Me enseñó a mirar y no a ver. Ya que las cosas más
simples suelen ser las más complejas y cuentan una
historia que hace de los sucesos de una vida entera
meros datos estadísticos. ¿Recuerdas la foto de la pareja
de ancianos en la playa?
Supo cómo mostrarme el libro que un abrazo no
significa tener a quién abrazar. Que el deseo de abrazar
y más aún, el saberse deseado de un abrazo hace que
uno se sienta acompañado y protegido aun en la más
despiadada soledad.
Aprendí de él también que el brillo de los ojos no
siempre es por lágrimas, que suele darse por el deseo
de un alma de ser encontrada, que se siente como faro
en las tinieblas, que espera a nuestro barquito que la
divise.
También me habló de las lágrimas, esas que no se
lloran, esas que valen la pena. De cómo intuir esos
llantos que se confunden con lluvia de otoño en las
ventanas. De cómo hay que acompañarlos y no tratar
de secarlos. Después de todo, una lágrima o una gota
de agua, son símbolos de vida, de creadores de vida;
que si una gota puede hacer que un retoño nazca del
suelo más seco, una lágrima puede lograr que nazca
un sentimiento en una persona que,
hasta ese momento, desconocías su existencia.
Viejo libro, gracias por enseñarme a volar, por
mostrarme que debemos abrir las alas si queremos
reclamar al viento como aliado.
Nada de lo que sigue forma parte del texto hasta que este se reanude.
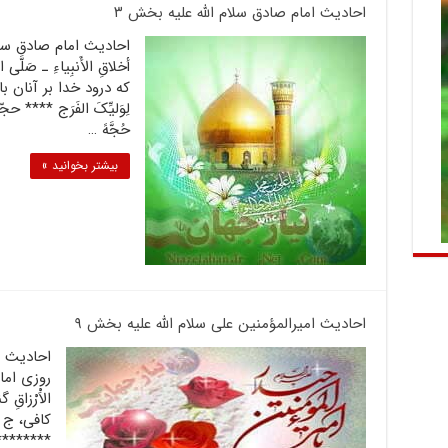
احادیث امام صادق سلام الله علیه بخش ۳
أخلاقِ الأَنبِياءِ ـ صَلَّى 
كه درود خدا بر آنان باد
لِوَلیِّکَ الفَرَج **** حجّ
حُجَّهً …
بیشتر بخوانید »
احادیث امیرالمؤمنین علی سلام الله علیه بخش ۹
روزى امام 
الاَْرْزا
********** 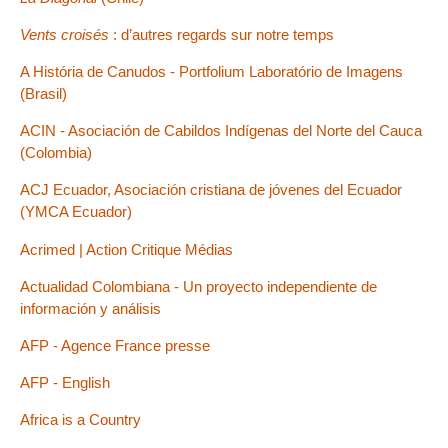
Vents croisés
: d’autres regards sur notre temps
A História de Canudos - Portfolium Laboratório de Imagens
(Brasil)
ACIN - Asociación de Cabildos Indígenas del Norte del Cauca
(Colombia)
ACJ Ecuador, Asociación cristiana de jóvenes del Ecuador
(YMCA Ecuador)
Acrimed | Action Critique Médias
Actualidad Colombiana - Un proyecto independiente de
información y análisis
AFP - Agence France presse
AFP - English
Africa is a Country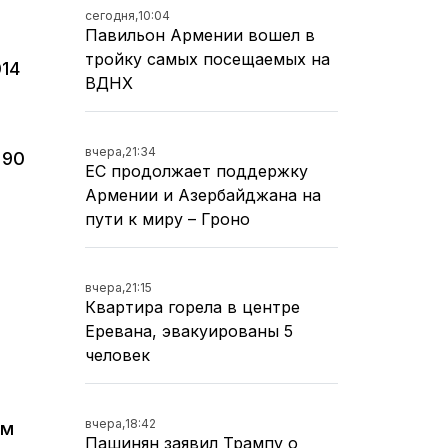
сегодня,
10:04
Павильон Армении вошел в
тройку самых посещаемых на
014
ВДНХ
вчера,
21:34
 90
ЕС продолжает поддержку
Армении и Азербайджана на
пути к миру – Гроно
вчера,
21:15
Квартира горела в центре
Еревана, эвакуированы 5
человек
вчера,
18:42
ом
Пашинян заявил Трампу о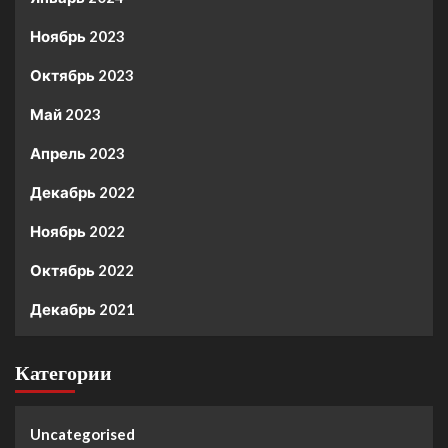
Ноябрь 2023
Октябрь 2023
Май 2023
Апрель 2023
Декабрь 2022
Ноябрь 2022
Октябрь 2022
Декабрь 2021
Категории
Uncategorised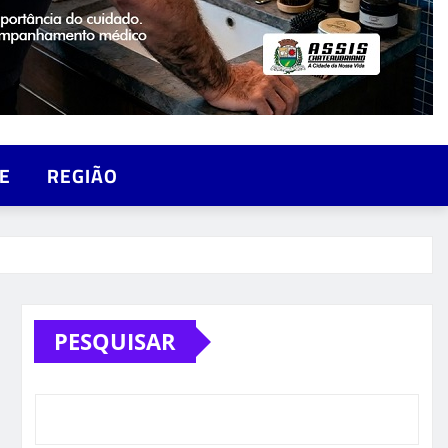
E
REGIÃO
PESQUISAR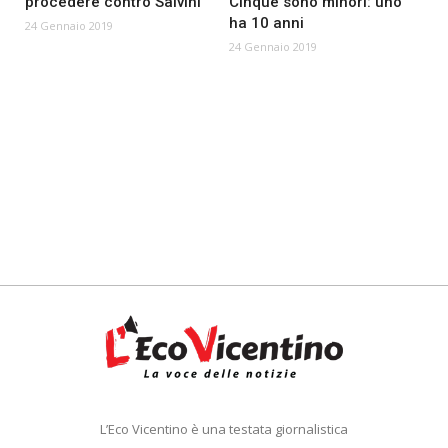
procedere contro Salvini
Cinque sono minori: uno
ha 10 anni
24 Gennaio 2019
24 Gennaio 2019
L’Eco Vicentino è una testata giornalistica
Por compartir conmigo
la sabiduría de que sólo los seres alados pueden seguir
un atardecer mientras que aquellos anclados al suelo
ya se acurrucan tratando de escapar de sus demonios.
Y quizás lo más bello que me has enseñado es que
necesitamos de esa oscuridad total para ver cuán fuerte
es nuestra propia luz. Que la debemos llevar a todas
partes, que la debemos compartir, no sólo como idea
de alumbrar caminos, sino como vívido y eterno
recuerdo de lo que fue mirarnos.
En el mundo vivimos rodeados de demonios, los
que llegan desde afuera, los que viven en nuestros
sueños. Sólo nuestra luz los puede matar, los hace
frágiles. Tanto, que al final, pedirán de nuestra ayuda
en la oscuridad. Ya que nos sabrán como los señores
de la noche, los amos de las tinieblas, porque llevamos
luz, porque poseemos luz, porque somos luz.